Once you reach the line with "(np. flagi, godła, Morale" below, copy each line exactly, stopping after the line with "SleepIn胚胎孕婦枕²", and skip any pictures.

**** Exercise data ****

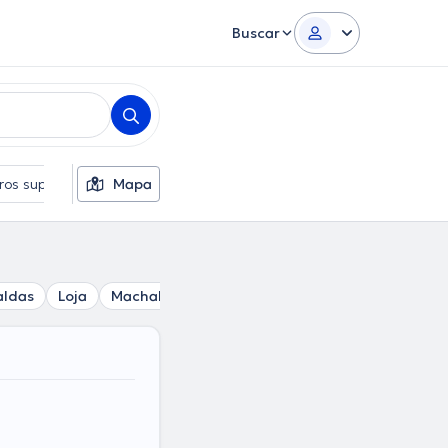
Buscar
tros suplementarios
Mapa
Idiomas
Sexo
aldas
Loja
Machala
Samborondón
Ambato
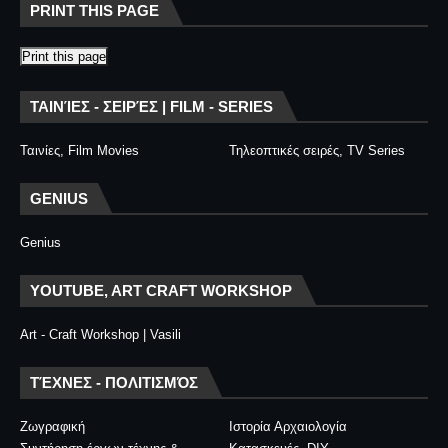
PRINT THIS PAGE
Print this page
ΤΑΙΝΊΕΣ - ΣΕΙΡΈΣ | FILM - SERIES
Ταινίες, Film Movies
Τηλεοπτικές σειρές, TV Series
GENIUS
Genius
YOUTUBE, ART CRAFT WORKSHOP
Art - Craft Workshop | Vasili
ΤΈΧΝΕΣ - ΠΟΛΙΤΙΣΜΌΣ
Ζωγραφική
Ιστορία Αρχαιολογία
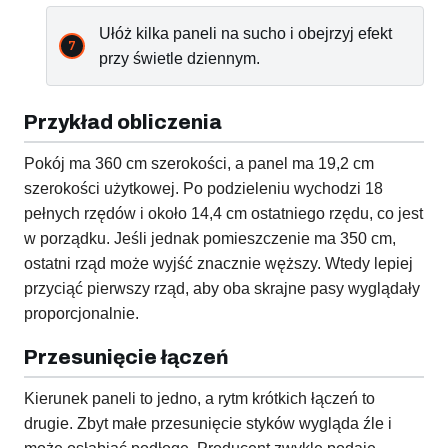
Ułóż kilka paneli na sucho i obejrzyj efekt
przy świetle dziennym.
Przykład obliczenia
Pokój ma 360 cm szerokości, a panel ma 19,2 cm
szerokości użytkowej. Po podzieleniu wychodzi 18
pełnych rzędów i około 14,4 cm ostatniego rzędu, co jest
w porządku. Jeśli jednak pomieszczenie ma 350 cm,
ostatni rząd może wyjść znacznie węższy. Wtedy lepiej
przyciąć pierwszy rząd, aby oba skrajne pasy wyglądały
proporcjonalnie.
Przesunięcie łączeń
Kierunek paneli to jedno, a rytm krótkich łączeń to
drugie. Zbyt małe przesunięcie styków wygląda źle i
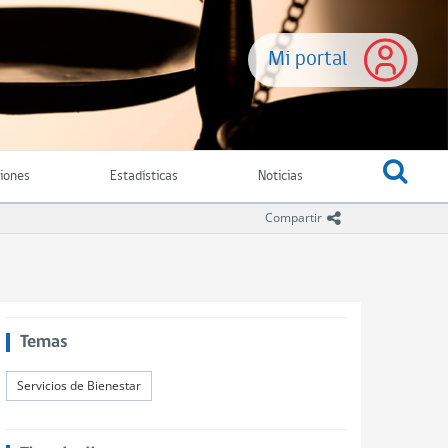
Mi portal
ciones
Estadísticas
Noticias
icono compartir
Compartir
Temas
Servicios de Bienestar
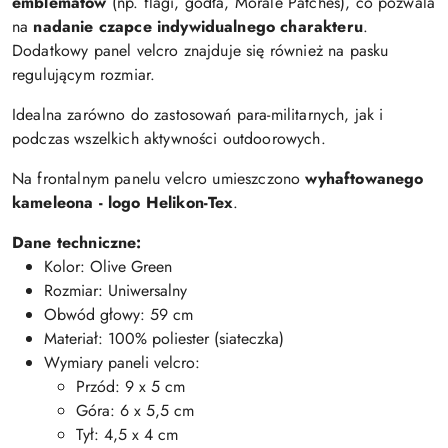
emblematów
(np. flagi, godła, Morale Patches), co pozwala
na
nadanie czapce indywidualnego charakteru
.
Dodatkowy panel velcro znajduje się również na pasku
regulującym rozmiar.
Idealna zarówno do zastosowań para-militarnych, jak i
podczas wszelkich aktywności outdoorowych.
Na frontalnym panelu velcro umieszczono
wyhaftowanego
kameleona - logo Helikon-Tex
.
Dane techniczne:
Kolor: Olive Green
Rozmiar: Uniwersalny
Obwód głowy: 59 cm
Materiał: 100% poliester (siateczka)
Wymiary paneli velcro:
Przód: 9 x 5 cm
Góra: 6 x 5,5 cm
Tył: 4,5 x 4 cm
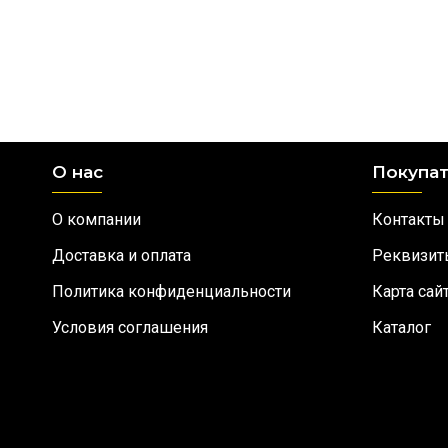
О нас
Покупа
О компании
Контакты
Доставка и оплата
Реквизит
Политика конфиденциальности
Карта сай
Условия соглашения
Каталог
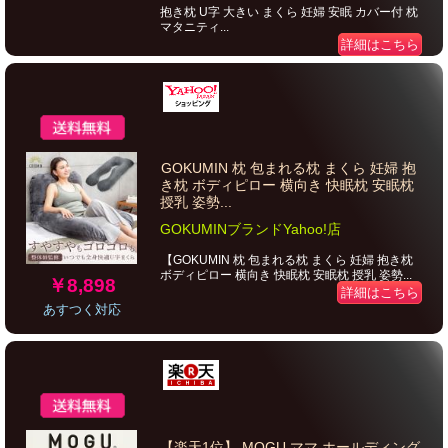
抱き枕 U字 大きい まくら 妊婦 安眠 カバー付 枕
マタニティ...
詳細はこちら
GOKUMIN 枕 包まれる枕 まくら 妊婦 抱
き枕 ボディピロー 横向き 快眠枕 安眠枕
授乳 姿勢...
GOKUMINブランドYahoo!店
【GOKUMIN 枕 包まれる枕 まくら 妊婦 抱き枕
ボディピロー 横向き 快眠枕 安眠枕 授乳 姿勢...
￥8,898
詳細はこちら
あすつく対応
【楽天1位】 MOGU ママ ホールディング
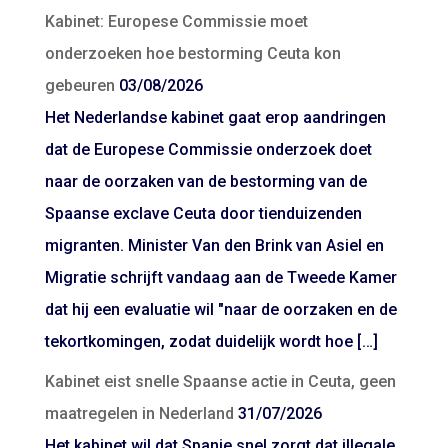
Kabinet: Europese Commissie moet
onderzoeken hoe bestorming Ceuta kon
gebeuren
03/08/2026
Het Nederlandse kabinet gaat erop aandringen
dat de Europese Commissie onderzoek doet
naar de oorzaken van de bestorming van de
Spaanse exclave Ceuta door tienduizenden
migranten. Minister Van den Brink van Asiel en
Migratie schrijft vandaag aan de Tweede Kamer
dat hij een evaluatie wil "naar de oorzaken en de
tekortkomingen, zodat duidelijk wordt hoe […]
Kabinet eist snelle Spaanse actie in Ceuta, geen
maatregelen in Nederland
31/07/2026
Het kabinet wil dat Spanje snel zorgt dat illegale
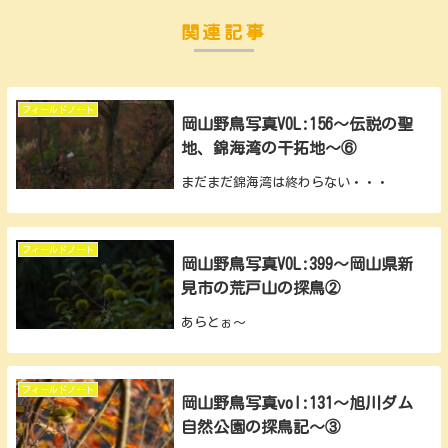
関連記事
フィールドノート
岡山野鳥写真VOL:156～伝説の聖
地、錦海湾の干拓地～⑥
まだまだ錦海湾は終わらない・・・
フィールドノート
岡山野鳥写真VOL:399～岡山県新
見市の荒戸山の探鳥②
あらとぉ～
フィールドノート
岡山野鳥写真vol:131～旭川ダム
自然公園の探鳥記～③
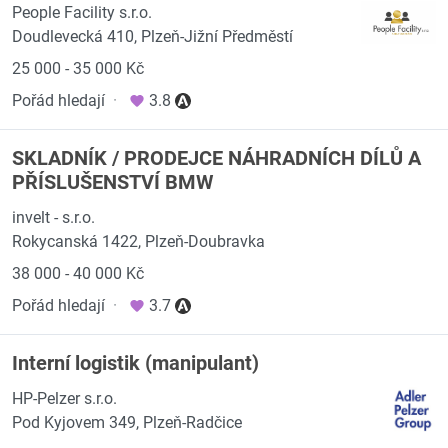
People Facility s.r.o.
Doudlevecká 410, Plzeň-Jižní Předměstí
25 000 - 35 000 Kč
Pořád hledají
·
3.8
SKLADNÍK / PRODEJCE NÁHRADNÍCH DÍLŮ A
PŘÍSLUŠENSTVÍ BMW
invelt - s.r.o.
Rokycanská 1422, Plzeň-Doubravka
38 000 - 40 000 Kč
Pořád hledají
·
3.7
Interní logistik (manipulant)
HP-Pelzer s.r.o.
Pod Kyjovem 349, Plzeň-Radčice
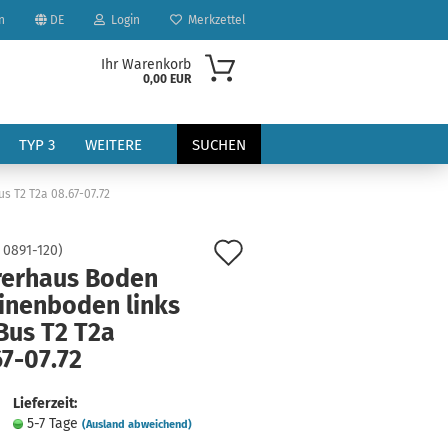
n
DE
Login
Merkzettel
Ihr Warenkorb
0,00 EUR
TYP 3
WEITERE
SUCHEN
 T2 T2a 08.67-07.72
Auf
:
0891-120
)
rerhaus Boden
den
inenboden links
Merkzettel
Bus T2 T2a
?
7-07.72
Lieferzeit:
5-7 Tage
(Ausland abweichend)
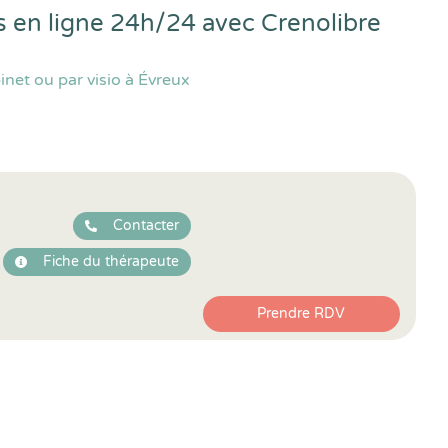
s en ligne 24h/24 avec
Crenolibre
net ou par visio à Évreux
Contacter
Fiche du thérapeute
Prendre RDV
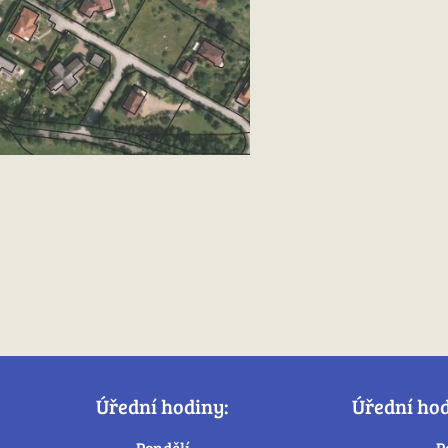
Úřední hodiny:
Úřední ho
Pondělí
P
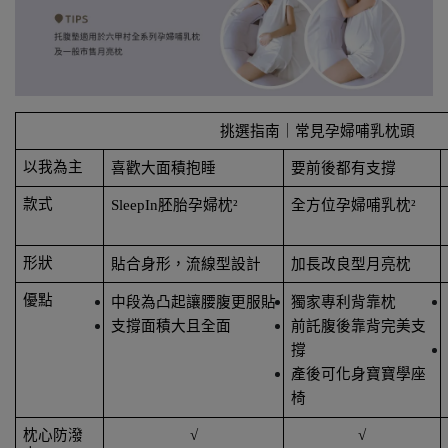
挑選指南｜常見孕婦哺乳枕頭
以我為主
喜歡大面積抱睡
要前後都有支撐
款式
SleepIn胚胎孕婦枕²
全方位孕婦哺乳枕²
形狀
貼合身形，流線型設計
加長改良型月亮枕
優點
中段為凸起讓腰腹更服貼
獨家專利背靠枕
支撐面積大且全面
前託腹後靠背完美支
撐
產後可化身寶寶學座
椅
枕心防潑
√
√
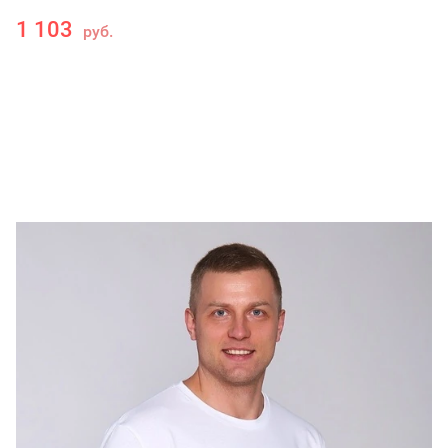
1 103
руб.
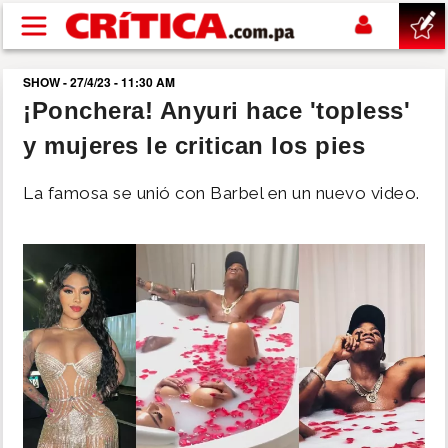
Pasar al contenido principal
SHOW - 27/4/23 - 11:30 AM
buscar
¡Ponchera! Anyuri hace 'topless'
y mujeres le critican los pies
SUCESOS
La famosa se unió con Barbel en un nuevo video.
NACIONAL
POLÍTICA
SHOW
DEPORTES
MUNDO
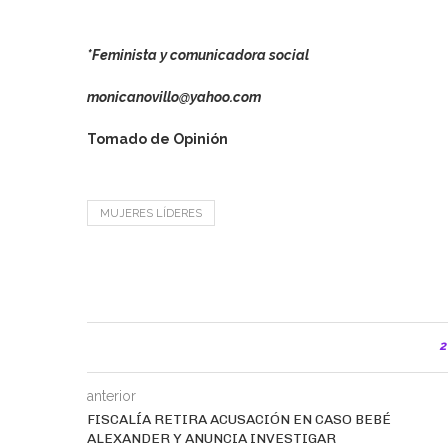
*Feminista y comunicadora social
monicanovillo@yahoo.com
Tomado de Opinión
MUJERES LÍDERES
2
anterior
FISCALÍA RETIRA ACUSACIÓN EN CASO BEBÉ
ALEXANDER Y ANUNCIA INVESTIGAR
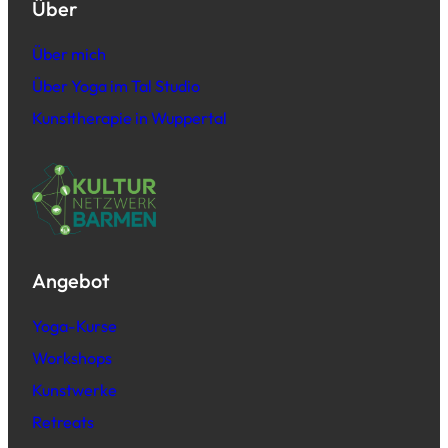
Über
Über mich
Über Yoga im Tal Studio
Kunsttherapie in Wuppertal
Angebot
Yoga-Kurse
Workshops
Kunstwerke
Retreats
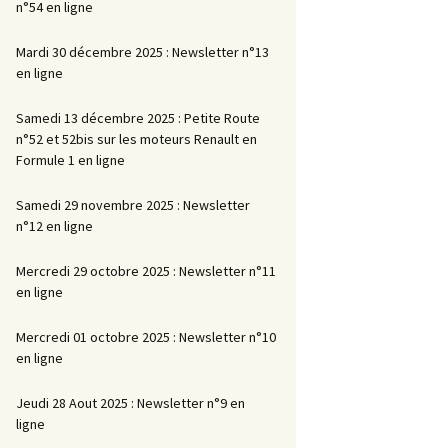
n°54 en ligne
Mardi 30 décembre 2025 : Newsletter n°13
en ligne
Samedi 13 décembre 2025 : Petite Route
n°52 et 52bis sur les moteurs Renault en
Formule 1 en ligne
Samedi 29 novembre 2025 : Newsletter
n°12 en ligne
Mercredi 29 octobre 2025 : Newsletter n°11
en ligne
Mercredi 01 octobre 2025 : Newsletter n°10
en ligne
Jeudi 28 Aout 2025 : Newsletter n°9 en
ligne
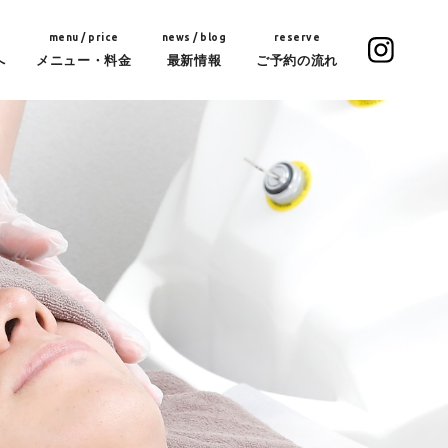
menu / price
news / blog
reserve
へ
メニュー・料金
最新情報
ご予約の流れ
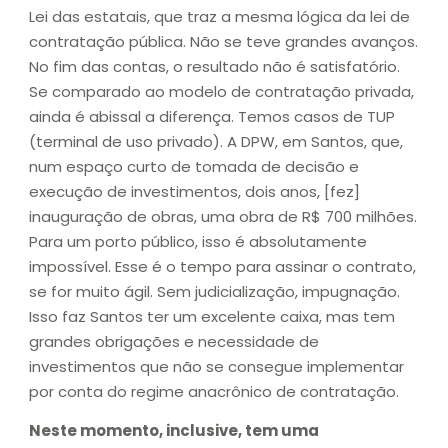
Lei das estatais, que traz a mesma lógica da lei de
contratação pública. Não se teve grandes avanços.
No fim das contas, o resultado não é satisfatório.
Se comparado ao modelo de contratação privada,
ainda é abissal a diferença. Temos casos de TUP
(terminal de uso privado). A DPW, em Santos, que,
num espaço curto de tomada de decisão e
execução de investimentos, dois anos, [fez]
inauguração de obras, uma obra de R$ 700 milhões.
Para um porto público, isso é absolutamente
impossível. Esse é o tempo para assinar o contrato,
se for muito ágil. Sem judicialização, impugnação.
Isso faz Santos ter um excelente caixa, mas tem
grandes obrigações e necessidade de
investimentos que não se consegue implementar
por conta do regime anacrônico de contratação.
Neste momento, inclusive, tem uma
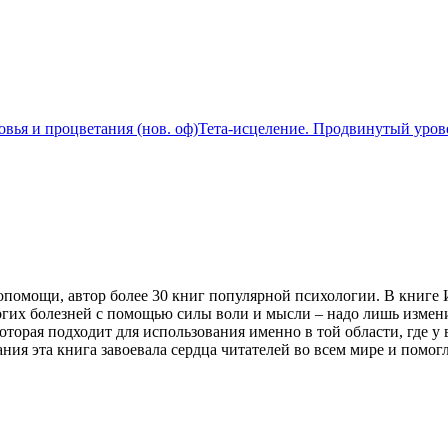
овья и процветания (нов. оф)
Тета-исцеление. Продвинутый уров
помощи, автор более 30 книг популярной психологии. В книге И
гих болезней с помощью силы воли и мысли – надо лишь измени
оторая подходит для использования именно в той области, где 
ания эта книга завоевала сердца читателей во всем мире и пом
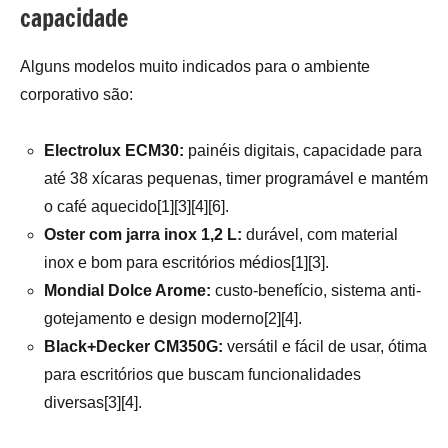
capacidade
Alguns modelos muito indicados para o ambiente
corporativo são:
Electrolux ECM30:
painéis digitais, capacidade para
até 38 xícaras pequenas, timer programável e mantém
o café aquecido[1][3][4][6].
Oster com jarra inox 1,2 L:
durável, com material
inox e bom para escritórios médios[1][3].
Mondial Dolce Arome:
custo-benefício, sistema anti-
gotejamento e design moderno[2][4].
Black+Decker CM350G:
versátil e fácil de usar, ótima
para escritórios que buscam funcionalidades
diversas[3][4].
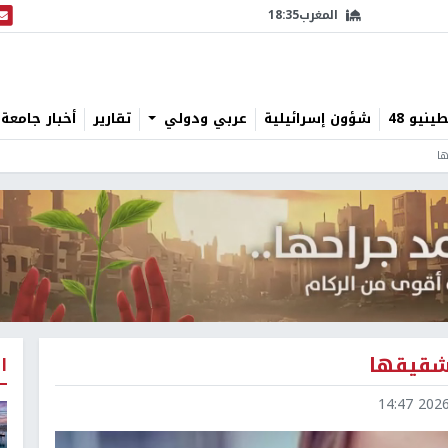
المغرب
18:35
البث
نيو 48
شؤون إسرائيلية
عربي ودولي
تقارير
أخبار جامعة 
ها
 شقيقها
ا
2026-0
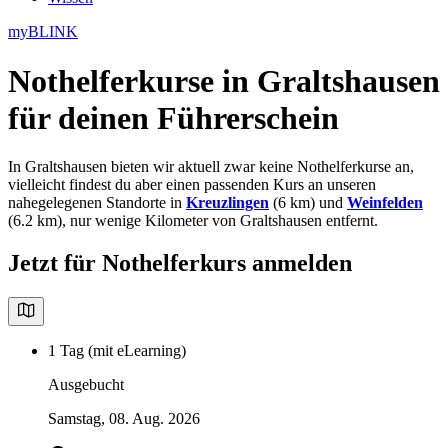
myBLINK
Nothelferkurse in Graltshausen
für deinen Führerschein
In Graltshausen bieten wir aktuell zwar keine Nothelferkurse an,
vielleicht findest du aber einen passenden Kurs an unseren
nahegelegenen Standorte in
Kreuzlingen
(6 km) und
Weinfelden
(6.2 km), nur wenige Kilometer von Graltshausen entfernt.
Jetzt für Nothelferkurs anmelden
1 Tag (mit eLearning)
Ausgebucht
Samstag, 08. Aug. 2026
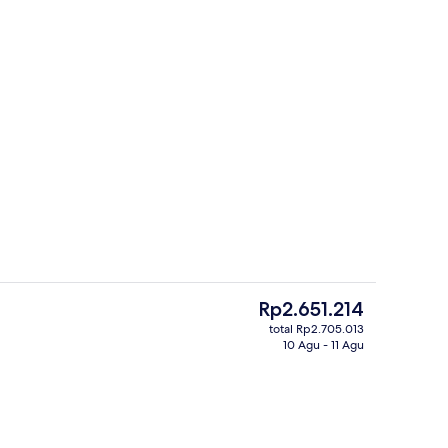
Hot tub
or
Harga
Rp2.651.214
saat
total Rp2.705.013
ini
10 Agu - 11 Agu
 indoor
Tangga
Rp2.651.214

****

- Written solution -
(np. flagi, godła, Morale Patches), co pozwala
na
nadanie czapce indywidualnego charakteru
.
Dodatkowy panel velcro znajduje się również na pasku
regulującym rozmiar.
Idealna zarówno do zastosowań para-militarnych, jak i
podczas wszelkich aktywności outdoorowych.
Na frontalnym panelu velcro umieszczono
wyhaftowanego
kameleona - logo Helikon-Tex
.
Dane techniczne:
Kolor: Olive Green
Rozmiar: Uniwersalny
Obwód głowy: 59 cm
Materiał: 100% poliester (siateczka)
Wymiary paneli velcro:
Przód: 9 x 5 cm
Góra: 6 x 5,5 cm
Tył: 4,5 x 4 cm
О нас
Покупа
О компании
Контакты
Доставка и оплата
Реквизит
Политика конфиденциальности
Карта сай
Условия соглашения
Каталог
抱き枕 U字 大きい まくら 妊婦 安眠 カバー付 枕
マタニティ...
詳細はこちら
GOKUMIN 枕 包まれる枕 まくら 妊婦 抱
き枕 ボディピロー 横向き 快眠枕 安眠枕
授乳 姿勢...
GOKUMINブランドYahoo!店
【GOKUMIN 枕 包まれる枕 まくら 妊婦 抱き枕
ボディピロー 横向き 快眠枕 安眠枕 授乳 姿勢...
￥8,898
詳細はこちら
あすつく対応
【楽天1位】 MOGU ママ ホールディング
Kabinet: Europese Commissie moet
onderzoeken hoe bestorming Ceuta kon
gebeuren
03/08/2026
Het Nederlandse kabinet gaat erop aandringen
dat de Europese Commissie onderzoek doet
naar de oorzaken van de bestorming van de
Spaanse exclave Ceuta door tienduizenden
migranten. Minister Van den Brink van Asiel en
Migratie schrijft vandaag aan de Tweede Kamer
dat hij een evaluatie wil "naar de oorzaken en de
tekortkomingen, zodat duidelijk wordt hoe […]
Kabinet eist snelle Spaanse actie in Ceuta, geen
maatregelen in Nederland
31/07/2026
Het kabinet wil dat Spanje snel zorgt dat illegale
関連記事
フィールドノート
岡山野鳥写真VOL:156～伝説の聖
地、錦海湾の干拓地～⑥
まだまだ錦海湾は終わらない・・・
フィールドノート
岡山野鳥写真VOL:399～岡山県新
見市の荒戸山の探鳥②
あらとぉ～
フィールドノート
岡山野鳥写真vol:131～旭川ダム
自然公園の探鳥記～③
People Facility s.r.o.
Doudlevecká 410, Plzeň-Jižní Předměstí
25 000 - 35 000 Kč
Pořád hledají
·
3.8
SKLADNÍK / PRODEJCE NÁHRADNÍCH DÍLŮ A
PŘÍSLUŠENSTVÍ BMW
invelt - s.r.o.
Rokycanská 1422, Plzeň-Doubravka
38 000 - 40 000 Kč
Pořád hledají
·
3.7
Interní logistik (manipulant)
HP-Pelzer s.r.o.
Pod Kyjovem 349, Plzeň-Radčice
n
DE
Login
Merkzettel
Ihr Warenkorb
0,00 EUR
TYP 3
WEITERE
SUCHEN
 T2 T2a 08.67-07.72
Auf
:
0891-120
)
rerhaus Boden
den
inenboden links
Merkzettel
Bus T2 T2a
?
7-07.72
Lieferzeit:
5-7 Tage
(Ausland abweichend)
s en ligne 24h/24 avec
Crenolibre
net ou par visio à Évreux
Contacter
Fiche du thérapeute
Prendre RDV
Úřední hodiny:
Úřední ho
Pondělí
P
挑選指南｜常見孕婦哺乳枕頭
以我為主
喜歡大面積抱睡
要前後都有支撐
款式
SleepIn胚胎孕婦枕²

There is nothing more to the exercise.